As expected, because the study was limited to people who had never smoked, the researchers did not find any mutations that were previously associated with direct exposure to tobacco. In addition, they did not find these characteristics in 62 patients exposed to second-hand smoke. However, in view of the small sample size of the study, the degree of exposure has also changed greatly, so further research is needed to confirm this.
Lung cancer in never-smokers is caused by genetic mutations accumulated in natural processes in the body
Not only that, genome analysis also revealed three new molecular subtypes of lung cancer in never-smokers, and researchers named them based on the level of tumor genome changes.
The “piano” (musical term: weak) subtype has the least mutations. It seems to be related to the activation of stem cells. Tumors of this subtype grow very slowly, often take many years, and are difficult to treat because it may have many different Drive mutations.
The “mezzo-forte” (music term: mid-strong) subtype has specific chromosomal changes and mutations in the growth factor receptor gene EGFR, which is a common type of mutation in lung cancer and shows faster tumor growth.
The “forte” (musical term: strong) subtype exhibits a genome-wide doubling, which is a genomic change often seen in smokers’ lung cancer.
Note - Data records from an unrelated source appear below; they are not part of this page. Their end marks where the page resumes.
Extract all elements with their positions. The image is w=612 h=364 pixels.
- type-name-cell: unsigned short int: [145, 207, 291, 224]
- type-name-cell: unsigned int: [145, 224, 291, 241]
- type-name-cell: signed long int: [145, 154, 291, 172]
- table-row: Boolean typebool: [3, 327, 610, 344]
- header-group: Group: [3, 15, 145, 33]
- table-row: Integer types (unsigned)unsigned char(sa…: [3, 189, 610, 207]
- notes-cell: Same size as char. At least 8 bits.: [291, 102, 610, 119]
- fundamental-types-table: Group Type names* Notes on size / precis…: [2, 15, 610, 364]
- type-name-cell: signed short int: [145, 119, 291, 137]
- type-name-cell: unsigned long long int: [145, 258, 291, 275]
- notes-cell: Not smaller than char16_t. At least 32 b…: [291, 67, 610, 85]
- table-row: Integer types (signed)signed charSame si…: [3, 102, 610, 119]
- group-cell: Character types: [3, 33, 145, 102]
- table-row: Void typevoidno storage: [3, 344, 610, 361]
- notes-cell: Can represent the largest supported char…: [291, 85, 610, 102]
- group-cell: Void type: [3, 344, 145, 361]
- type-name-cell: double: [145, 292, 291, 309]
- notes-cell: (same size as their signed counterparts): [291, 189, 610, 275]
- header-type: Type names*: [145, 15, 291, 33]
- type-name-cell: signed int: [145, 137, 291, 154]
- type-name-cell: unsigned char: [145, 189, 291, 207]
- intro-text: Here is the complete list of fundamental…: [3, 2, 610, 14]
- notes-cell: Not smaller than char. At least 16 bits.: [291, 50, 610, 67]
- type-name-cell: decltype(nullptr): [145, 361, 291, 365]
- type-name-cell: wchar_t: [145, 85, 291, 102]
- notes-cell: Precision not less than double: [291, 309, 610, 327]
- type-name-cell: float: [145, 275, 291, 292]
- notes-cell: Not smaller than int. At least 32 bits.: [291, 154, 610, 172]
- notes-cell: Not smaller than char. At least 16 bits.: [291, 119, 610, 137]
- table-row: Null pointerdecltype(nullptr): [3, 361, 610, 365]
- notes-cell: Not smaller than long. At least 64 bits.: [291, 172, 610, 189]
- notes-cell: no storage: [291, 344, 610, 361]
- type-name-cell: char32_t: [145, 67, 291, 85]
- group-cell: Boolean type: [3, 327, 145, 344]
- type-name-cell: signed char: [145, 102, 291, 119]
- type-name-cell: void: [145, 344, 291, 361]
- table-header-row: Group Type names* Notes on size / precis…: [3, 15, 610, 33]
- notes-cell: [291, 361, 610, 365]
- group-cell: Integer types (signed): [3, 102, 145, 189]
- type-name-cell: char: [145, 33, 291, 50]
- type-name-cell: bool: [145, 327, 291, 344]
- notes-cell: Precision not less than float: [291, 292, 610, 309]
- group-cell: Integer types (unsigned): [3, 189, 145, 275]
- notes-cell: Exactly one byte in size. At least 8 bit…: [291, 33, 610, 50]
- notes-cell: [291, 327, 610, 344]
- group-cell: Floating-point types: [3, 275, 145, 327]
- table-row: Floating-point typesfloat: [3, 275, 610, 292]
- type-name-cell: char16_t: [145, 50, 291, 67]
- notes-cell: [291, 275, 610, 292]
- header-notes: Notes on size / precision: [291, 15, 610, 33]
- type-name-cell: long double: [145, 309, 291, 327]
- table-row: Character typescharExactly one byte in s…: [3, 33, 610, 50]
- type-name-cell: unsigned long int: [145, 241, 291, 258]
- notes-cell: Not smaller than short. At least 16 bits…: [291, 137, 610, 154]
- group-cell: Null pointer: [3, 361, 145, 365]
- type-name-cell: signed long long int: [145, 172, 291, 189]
Tumors of this subtype also grow very rapidly.
Genomic analysis reveals three molecular subtypes of lung cancer in never-smokers
The corresponding author of this study and epidemiologist Dr. Maria Teresa Landi said: “What we see is that there are different subtypes of lung cancer among never-smokers, and they have different molecular characteristics and evolutionary processes. In the future, we It may be possible to perform different treatments based on these subtypes.”
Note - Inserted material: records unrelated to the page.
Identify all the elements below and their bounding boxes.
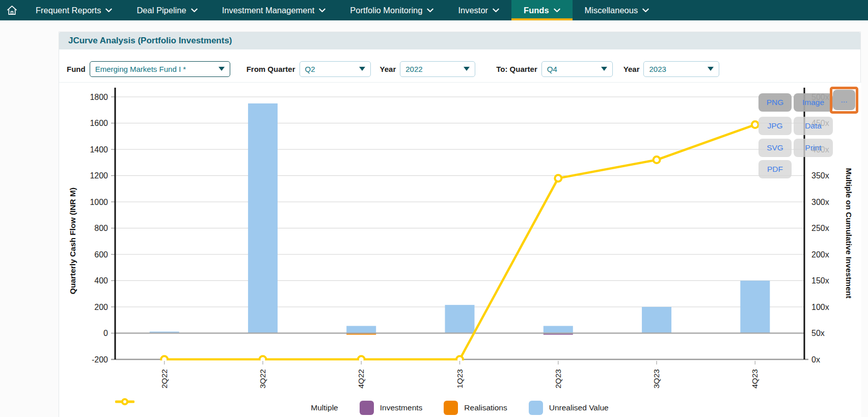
bar-unrealised-value-3Q23[interactable] [642, 307, 671, 333]
nav-item-label: Investor [458, 6, 488, 15]
filter-select-to-quarter-3[interactable]: Q4 [541, 61, 613, 77]
filter-value: Emerging Markets Fund I * [95, 65, 186, 73]
left-axis-tick-label: 200 [94, 303, 108, 311]
legend-label: Realisations [464, 403, 507, 412]
bars [150, 103, 770, 335]
left-axis-tick-label: 400 [94, 276, 108, 285]
export-image-button[interactable]: Image [794, 93, 833, 112]
filter-label-year-4: Year [623, 65, 640, 73]
chevron-down-icon [642, 8, 649, 13]
legend-label: Investments [380, 403, 423, 412]
export-print-button[interactable]: Print [794, 139, 833, 157]
filter-select-year-4[interactable]: 2023 [643, 61, 719, 77]
right-axis-tick-label: 150x [811, 276, 829, 285]
nav-item-deal-pipeline[interactable]: Deal Pipeline [124, 0, 209, 20]
nav-item-label: Portfolio Monitoring [350, 6, 422, 15]
legend-item-investments[interactable]: Investments [360, 401, 423, 415]
left-axis-tick-label: 1400 [90, 145, 108, 154]
content-card: JCurve Analysis (Portfolio Investments) … [59, 32, 861, 417]
line-marker-4Q23[interactable] [752, 121, 758, 128]
nav-item-label: Investment Management [222, 6, 315, 15]
left-axis-tick-label: 1000 [90, 198, 108, 206]
nav-item-frequent-reports[interactable]: Frequent Reports [23, 0, 124, 20]
dropdown-caret-icon [219, 67, 225, 71]
x-axis-label-4Q23: 4Q23 [750, 369, 759, 388]
export-svg-button[interactable]: SVG [758, 139, 792, 157]
filter-value: 2022 [405, 65, 422, 73]
filter-label-year-2: Year [380, 65, 396, 73]
left-axis-tick-label: 0 [103, 329, 108, 337]
dropdown-caret-icon [708, 67, 714, 71]
nav-item-label: Miscellaneous [585, 6, 638, 15]
dropdown-caret-icon [464, 67, 470, 71]
bar-unrealised-value-3Q22[interactable] [248, 103, 278, 333]
legend-line-icon [115, 398, 134, 406]
nav-item-label: Frequent Reports [36, 6, 101, 15]
right-axis-tick-label: 350x [811, 171, 829, 180]
export-pdf-button[interactable]: PDF [758, 160, 792, 178]
chevron-down-icon [191, 8, 198, 13]
chevron-down-icon [105, 8, 112, 13]
bar-unrealised-value-4Q23[interactable] [740, 281, 770, 333]
left-axis-tick-label: 1600 [90, 119, 108, 127]
dropdown-caret-icon [601, 67, 607, 71]
x-axis-label-2Q23: 2Q23 [554, 369, 562, 388]
right-axis-tick-label: 0x [811, 355, 820, 364]
bar-unrealised-value-1Q23[interactable] [445, 305, 475, 333]
nav-items: Frequent ReportsDeal PipelineInvestment … [23, 0, 661, 20]
bar-unrealised-value-4Q22[interactable] [346, 326, 376, 333]
legend-item-unrealised-value[interactable]: Unrealised Value [529, 401, 609, 415]
chevron-down-icon [319, 8, 326, 13]
filter-value: Q2 [305, 65, 315, 73]
nav-item-investor[interactable]: Investor [446, 0, 511, 20]
right-axis-tick-label: 100x [811, 303, 829, 311]
legend-item-realisations[interactable]: Realisations [444, 401, 507, 415]
chart-legend: MultipleInvestmentsRealisationsUnrealise… [115, 398, 804, 417]
x-axis-label-4Q22: 4Q22 [357, 369, 365, 388]
page-title: JCurve Analysis (Portfolio Investments) [68, 36, 232, 46]
filter-bar: FundEmerging Markets Fund I *From Quarte… [59, 58, 860, 80]
nav-item-investment-management[interactable]: Investment Management [210, 0, 338, 20]
legend-swatch-unrealised-value [529, 401, 543, 415]
left-axis-tick-label: 600 [94, 250, 108, 259]
bar-unrealised-value-2Q23[interactable] [544, 326, 573, 333]
filter-select-year-2[interactable]: 2022 [400, 61, 475, 77]
chart-canvas: -2000200400600800100012001400160018000x5… [59, 83, 861, 417]
x-axis-label-3Q23: 3Q23 [652, 369, 661, 388]
page-title-bar: JCurve Analysis (Portfolio Investments) [59, 32, 860, 49]
nav-item-label: Deal Pipeline [137, 6, 186, 15]
nav-item-portfolio-monitoring[interactable]: Portfolio Monitoring [338, 0, 446, 20]
filter-label-to-quarter-3: To: Quarter [496, 65, 537, 73]
legend-swatch-realisations [444, 401, 458, 415]
nav-item-miscellaneous[interactable]: Miscellaneous [573, 0, 662, 20]
left-axis-tick-label: -200 [92, 355, 108, 364]
right-axis-tick-label: 200x [811, 250, 829, 259]
right-axis-tick-label: 50x [811, 329, 825, 337]
right-axis-tick-label: 300x [811, 198, 829, 206]
top-nav: Frequent ReportsDeal PipelineInvestment … [0, 0, 868, 20]
nav-item-funds[interactable]: Funds [511, 0, 573, 20]
left-axis-tick-label: 1200 [90, 171, 108, 180]
export-jpg-button[interactable]: JPG [758, 117, 792, 135]
home-icon [6, 5, 18, 16]
export-png-button[interactable]: PNG [758, 93, 792, 112]
left-axis-title: Quarterly Cash Flow (INR M) [68, 188, 77, 294]
legend-item-multiple[interactable]: Multiple [311, 403, 338, 412]
legend-swatch-investments [360, 401, 374, 415]
x-axis-label-2Q22: 2Q22 [160, 369, 169, 388]
x-axis-label-3Q22: 3Q22 [258, 369, 267, 388]
jcurve-chart: -2000200400600800100012001400160018000x5… [59, 82, 861, 417]
chevron-down-icon [493, 8, 499, 13]
filter-select-fund-0[interactable]: Emerging Markets Fund I * [90, 61, 230, 77]
dropdown-caret-icon [359, 67, 365, 71]
home-button[interactable] [0, 0, 23, 20]
filter-value: 2023 [649, 65, 666, 73]
filter-value: Q4 [547, 65, 557, 73]
line-marker-3Q23[interactable] [654, 157, 660, 163]
export-data-button[interactable]: Data [794, 117, 833, 135]
filter-label-fund-0: Fund [67, 65, 86, 73]
nav-item-label: Funds [524, 6, 549, 15]
filter-label-from-quarter-1: From Quarter [247, 65, 295, 73]
line-marker-2Q23[interactable] [555, 175, 561, 181]
filter-select-from-quarter-1[interactable]: Q2 [300, 61, 371, 77]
More importantly, the findings of this study will guide the development of treatment methods for the prevention of lung cancer in never-smokers. For example, the slow-developing piano subtype can provide clinicians with a window of opportunity to detect these tumors early, because these tumors are not easy to treat. In contrast, the rapidly evolving mezzo-forte and forte subtypes have only a few major driver mutations, indicating that these tumors can be identified by a single biopsy and can benefit from targeted therapy.
Prevention and targeted treatment based on the molecular characteristics of these subtypes
Dr. Maria Teresa Landi said that the future research direction is to expand the research sample to cover people of different ethnic backgrounds and geographic locations, and have a good description of its history of exposure to lung cancer risk factors. He said: “We are just beginning to understand how these tumors have evolved, and our analysis shows that there is heterogeneity and diversity in lung cancer among people who have never smoked.”